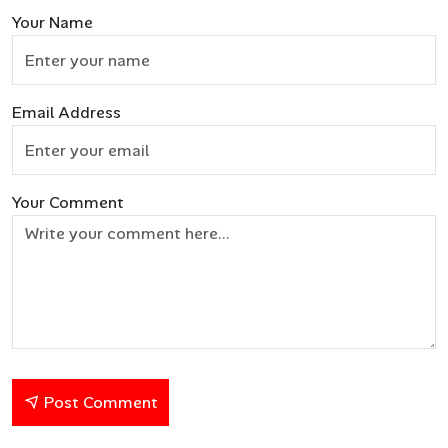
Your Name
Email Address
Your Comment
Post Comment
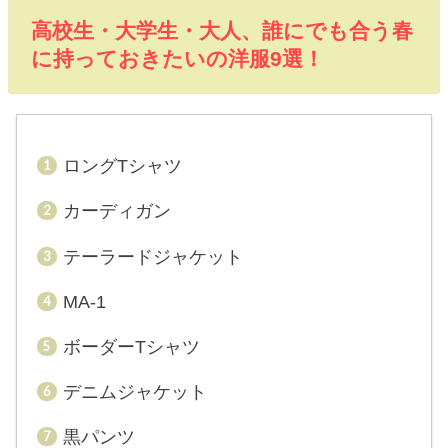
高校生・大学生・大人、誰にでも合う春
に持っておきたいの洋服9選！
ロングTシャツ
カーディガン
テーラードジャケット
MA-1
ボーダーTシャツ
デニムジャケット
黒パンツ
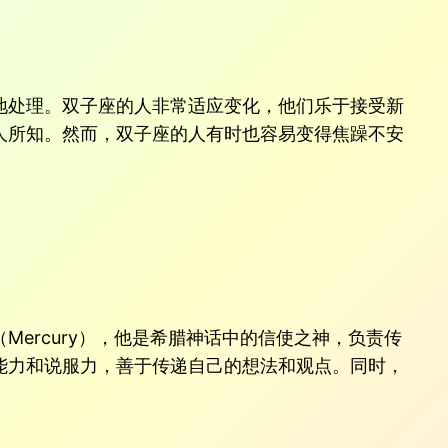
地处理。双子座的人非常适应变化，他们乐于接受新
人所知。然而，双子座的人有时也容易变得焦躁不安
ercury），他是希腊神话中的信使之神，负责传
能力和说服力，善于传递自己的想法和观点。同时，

******************************

→ **What is required**
Give the records above again in full and exactly, but exclude every picture.

→ **Written solution**
Your Name
Email Address
Your Comment
Post Comment
高校生・大学生・大人、誰にでも合う春
に持っておきたいの洋服9選！
ロングTシャツ
カーディガン
テーラードジャケット
MA-1
ボーダーTシャツ
デニムジャケット
黒パンツ
地处理。双子座的人非常适应变化，他们乐于接受新
人所知。然而，双子座的人有时也容易变得焦躁不安
ercury），他是希腊神话中的信使之神，负责传
能力和说服力，善于传递自己的想法和观点。同时，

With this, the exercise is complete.